* Exercise prompt
Repeat each record word for word.
[[ Data open ]]
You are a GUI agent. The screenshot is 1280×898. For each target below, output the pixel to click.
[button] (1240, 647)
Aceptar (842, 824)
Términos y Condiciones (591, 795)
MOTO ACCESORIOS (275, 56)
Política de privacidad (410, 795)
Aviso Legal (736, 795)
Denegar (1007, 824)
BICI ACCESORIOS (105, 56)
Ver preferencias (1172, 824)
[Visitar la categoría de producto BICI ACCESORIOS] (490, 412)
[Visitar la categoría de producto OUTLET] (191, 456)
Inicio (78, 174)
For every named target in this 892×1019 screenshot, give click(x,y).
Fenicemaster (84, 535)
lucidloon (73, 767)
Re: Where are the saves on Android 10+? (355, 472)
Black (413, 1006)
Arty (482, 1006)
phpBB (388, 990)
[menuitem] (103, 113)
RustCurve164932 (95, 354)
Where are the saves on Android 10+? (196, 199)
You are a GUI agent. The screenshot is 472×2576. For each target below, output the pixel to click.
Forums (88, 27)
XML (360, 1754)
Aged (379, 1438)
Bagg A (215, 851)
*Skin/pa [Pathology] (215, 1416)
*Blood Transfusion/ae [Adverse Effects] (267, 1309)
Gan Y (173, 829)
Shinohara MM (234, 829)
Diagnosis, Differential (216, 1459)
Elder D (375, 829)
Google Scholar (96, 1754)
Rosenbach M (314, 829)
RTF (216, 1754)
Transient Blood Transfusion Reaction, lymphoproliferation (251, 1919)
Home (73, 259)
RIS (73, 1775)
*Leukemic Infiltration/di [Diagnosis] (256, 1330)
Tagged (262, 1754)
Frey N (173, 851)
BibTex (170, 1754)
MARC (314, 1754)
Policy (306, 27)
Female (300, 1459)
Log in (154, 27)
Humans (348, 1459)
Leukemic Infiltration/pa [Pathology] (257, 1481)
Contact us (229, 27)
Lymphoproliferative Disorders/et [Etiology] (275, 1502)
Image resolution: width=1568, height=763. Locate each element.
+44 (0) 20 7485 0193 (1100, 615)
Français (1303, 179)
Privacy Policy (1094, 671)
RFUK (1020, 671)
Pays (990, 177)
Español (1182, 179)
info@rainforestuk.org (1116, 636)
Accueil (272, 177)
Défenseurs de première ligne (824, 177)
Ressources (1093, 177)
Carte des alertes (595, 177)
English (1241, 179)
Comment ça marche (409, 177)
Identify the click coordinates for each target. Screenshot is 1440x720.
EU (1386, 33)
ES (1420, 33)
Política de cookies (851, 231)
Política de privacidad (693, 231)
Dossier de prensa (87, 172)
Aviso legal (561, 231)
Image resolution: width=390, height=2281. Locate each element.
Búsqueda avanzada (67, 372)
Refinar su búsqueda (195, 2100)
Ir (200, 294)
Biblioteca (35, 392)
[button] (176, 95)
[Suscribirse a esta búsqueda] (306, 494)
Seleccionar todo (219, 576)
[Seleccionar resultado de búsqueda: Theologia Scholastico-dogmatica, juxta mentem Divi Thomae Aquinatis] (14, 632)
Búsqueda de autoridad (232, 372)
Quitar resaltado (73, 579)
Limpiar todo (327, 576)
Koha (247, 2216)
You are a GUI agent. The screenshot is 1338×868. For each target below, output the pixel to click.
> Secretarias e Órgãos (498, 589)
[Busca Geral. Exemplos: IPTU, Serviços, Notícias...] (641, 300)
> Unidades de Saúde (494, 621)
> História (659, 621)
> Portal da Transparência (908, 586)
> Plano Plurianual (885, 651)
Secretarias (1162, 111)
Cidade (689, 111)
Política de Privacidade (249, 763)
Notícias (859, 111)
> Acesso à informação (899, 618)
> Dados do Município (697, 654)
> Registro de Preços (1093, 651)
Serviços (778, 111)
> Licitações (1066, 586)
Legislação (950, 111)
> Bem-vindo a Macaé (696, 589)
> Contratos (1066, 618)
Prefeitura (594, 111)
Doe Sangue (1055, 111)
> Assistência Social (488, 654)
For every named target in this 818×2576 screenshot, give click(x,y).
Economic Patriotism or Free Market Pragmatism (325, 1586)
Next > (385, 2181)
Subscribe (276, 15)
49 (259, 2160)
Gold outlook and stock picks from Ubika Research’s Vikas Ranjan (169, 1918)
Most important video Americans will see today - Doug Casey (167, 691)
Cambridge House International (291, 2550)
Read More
[[ Data closed ]]
* Answer to this task
You are a GUI agent. The screenshot is 1280×898. For each target below, output the pixel to click.
[button] (1240, 647)
Aceptar (842, 824)
Términos y Condiciones (591, 795)
MOTO ACCESORIOS (275, 56)
Política de privacidad (410, 795)
Aviso Legal (736, 795)
Denegar (1007, 824)
BICI ACCESORIOS (105, 56)
Ver preferencias (1172, 824)
[Visitar la categoría de producto BICI ACCESORIOS] (490, 412)
[Visitar la categoría de producto OUTLET] (191, 456)
Inicio (78, 174)
For every named target in this 892×1019 screenshot, give click(x,y).
Fenicemaster (84, 535)
lucidloon (73, 767)
Re: Where are the saves on Android 10+? (355, 472)
Black (413, 1006)
Arty (482, 1006)
phpBB (388, 990)
[menuitem] (103, 113)
RustCurve164932 (95, 354)
Where are the saves on Android 10+? (196, 199)
You are a GUI agent. The screenshot is 472×2576. For each target below, output the pixel to click.
Forums (88, 27)
XML (360, 1754)
Aged (379, 1438)
Bagg A (215, 851)
*Skin/pa [Pathology] (215, 1416)
*Blood Transfusion/ae [Adverse Effects] (267, 1309)
Gan Y (173, 829)
Shinohara MM (234, 829)
Diagnosis, Differential (216, 1459)
Elder D (375, 829)
Google Scholar (96, 1754)
Rosenbach M (314, 829)
RTF (216, 1754)
Transient Blood Transfusion Reaction, lymphoproliferation (251, 1919)
Home (73, 259)
RIS (73, 1775)
*Leukemic Infiltration/di [Diagnosis] (256, 1330)
Tagged (262, 1754)
Frey N (173, 851)
BibTex (170, 1754)
MARC (314, 1754)
Policy (306, 27)
Female (300, 1459)
Log in (154, 27)
Humans (348, 1459)
Leukemic Infiltration/pa [Pathology] (257, 1481)
Contact us (229, 27)
Lymphoproliferative Disorders/et [Etiology] (275, 1502)
Image resolution: width=1568, height=763. Locate each element.
+44 (0) 20 7485 0193 (1100, 615)
Français (1303, 179)
Privacy Policy (1094, 671)
RFUK (1020, 671)
Pays (990, 177)
Español (1182, 179)
info@rainforestuk.org (1116, 636)
Accueil (272, 177)
Défenseurs de première ligne (824, 177)
Ressources (1093, 177)
Carte des alertes (595, 177)
English (1241, 179)
Comment ça marche (409, 177)
Identify the click coordinates for each target. Screenshot is 1440x720.
EU (1386, 33)
ES (1420, 33)
Política de cookies (851, 231)
Política de privacidad (693, 231)
Dossier de prensa (87, 172)
Aviso legal (561, 231)
Image resolution: width=390, height=2281. Locate each element.
Búsqueda avanzada (67, 372)
Refinar su búsqueda (195, 2100)
Ir (200, 294)
Biblioteca (35, 392)
[button] (176, 95)
[Suscribirse a esta búsqueda] (306, 494)
Seleccionar todo (219, 576)
[Seleccionar resultado de búsqueda: Theologia Scholastico-dogmatica, juxta mentem Divi Thomae Aquinatis] (14, 632)
Búsqueda de autoridad (232, 372)
Quitar resaltado (73, 579)
Limpiar todo (327, 576)
Koha (247, 2216)
You are a GUI agent. The screenshot is 1338×868. For each target below, output the pixel to click.
> Secretarias e Órgãos (498, 589)
[Busca Geral. Exemplos: IPTU, Serviços, Notícias...] (641, 300)
> Unidades de Saúde (494, 621)
> História (659, 621)
> Portal da Transparência (908, 586)
> Plano Plurianual (885, 651)
Secretarias (1162, 111)
Cidade (689, 111)
Política de Privacidade (249, 763)
Notícias (859, 111)
> Acesso à informação (899, 618)
> Dados do Município (697, 654)
> Registro de Preços (1093, 651)
Serviços (778, 111)
> Licitações (1066, 586)
Legislação (950, 111)
> Bem-vindo a Macaé (696, 589)
> Contratos (1066, 618)
Prefeitura (594, 111)
Doe Sangue (1055, 111)
> Assistência Social (488, 654)
For every named target in this 818×2576 screenshot, give click(x,y).
Economic Patriotism or Free Market Pragmatism (325, 1586)
Next > (385, 2181)
Subscribe (276, 15)
49 (259, 2160)
Gold outlook and stock picks from Ubika Research’s Vikas Ranjan (169, 1918)
Most important video Americans will see today - Doug Casey (167, 691)
Cambridge House International (291, 2550)
Read More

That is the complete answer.